Me engañó con su filosofía, tal como yo engañaba a muchas con mis frases robadas de otros. Todavía me queda la duda de haber sido yo quien lo estropeó todo. Lo cierto es que jamás vi cuerpo más perfecto ni rostro más angelical… ni desesperación más grande en mí. Nunca supe si tenía alma, esa donde anida el amor, donde residen el ser y los sentimientos… porque el alma, si no logras succionarla desde la boca del ser que tienes entre tus brazos, no la puedes poseer. Y como yo no besaba a nadie…
Si todavía queréis que os lo cuente, posiblemente me diréis que me repito. Pues al final, posición tras posición, escenario tras escenario, vestuario tras vestuario, si no existe amor todo acaba siendo como una película porno que, una vez has visto las cuatro primeras escenas, está visto todo.
¿Que cómo logré salir de ahí?
Ella me dejó cuando vio que de mí ya no podía sacar nada más.

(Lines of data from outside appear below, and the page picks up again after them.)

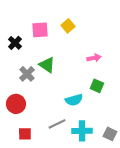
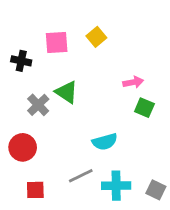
black cross: (15, 43) -> (21, 61), turned -32
green square: (97, 86) -> (144, 108), moved

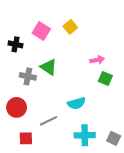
pink square: (57, 43) -> (41, 31), turned 36
gray cross: (38, 105) -> (28, 76), turned -35
gray line: (81, 176) -> (49, 121), moved

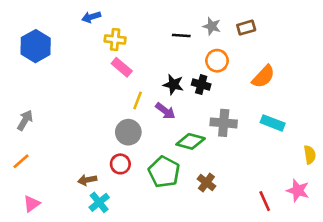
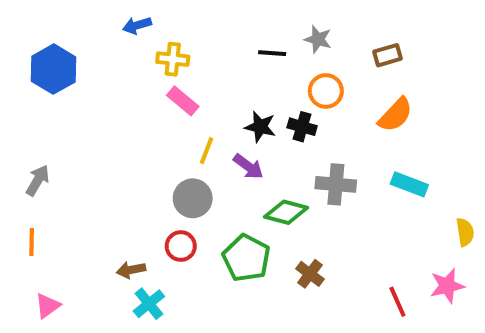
brown rectangle: (246, 28) -> (387, 55), moved
orange line: (21, 161) -> (32, 242), turned -48
pink star: (298, 190) -> (447, 286), turned -30

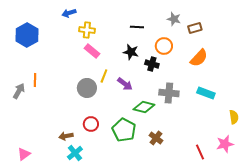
gray star: (318, 39) -> (174, 19), moved
black star: (260, 127) -> (131, 52), moved
gray circle: (193, 198) -> (87, 88), moved
orange line: (32, 242) -> (35, 80), moved

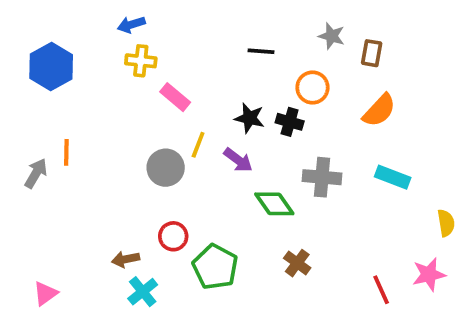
brown rectangle: (195, 28) -> (372, 53), turned -64
yellow cross: (87, 30) -> (141, 61), moved
black star: (131, 52) -> (250, 118), moved
green diamond: (144, 107) -> (274, 204), turned 40
green pentagon: (124, 130) -> (215, 267), moved

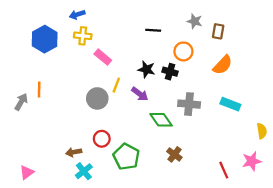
blue hexagon: (51, 67) -> (45, 39), moved

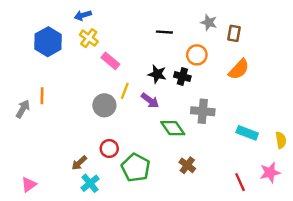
yellow cross: (83, 36) -> (89, 38), turned 30
cyan rectangle: (230, 104) -> (247, 133), moved
brown arrow: (74, 152) -> (79, 163), turned -32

Huyó con mi cartera y mi Rolex de oro, dejándome atado a los barrotes de aquella cama.
A la mañana siguiente me encontró la mujer de la limpieza; una grotesca y grasienta bigotuda que, al verme, en lugar de desatarme, regresó con otra peor. Hablaban entre ellas en una especie de dialecto que, a pesar de saber tantos idiomas, no logré entender. Y entre carcajadas, se sentaron sobre mí y me obligaron a follarlas a cambio de mi libertad. Se me rifaban y turnaban; mientras una ponía su cochino sexo en mi boca, la otra lamía el mío y se sentaba sobre él. Hasta que, cerrando los ojos para no presenciar aquellos monstruos, me dejé ir en un sueño y me desmayé. Cuando abrí los ojos me encontré tendido en la cama, sin rastro de violencia, y con un médico que me auscultaba. A su lado, el director del hotel me sonreía. Yo se lo agradecí; entonces me dijo:
—Señor Valiente, no es a mí a quien debe agradecer, si no a estas buenas señoras que lo encontraron inconsciente y me avisaron.
Miré al fondo y vi a las dos bigotudas. Estaban detrás y sonreían con beatífica dulzura.
Y es que, como decía mi madre, «al que no quiere una taza, se le dan dos».
A pesar de lo sucedido, no escarmenté.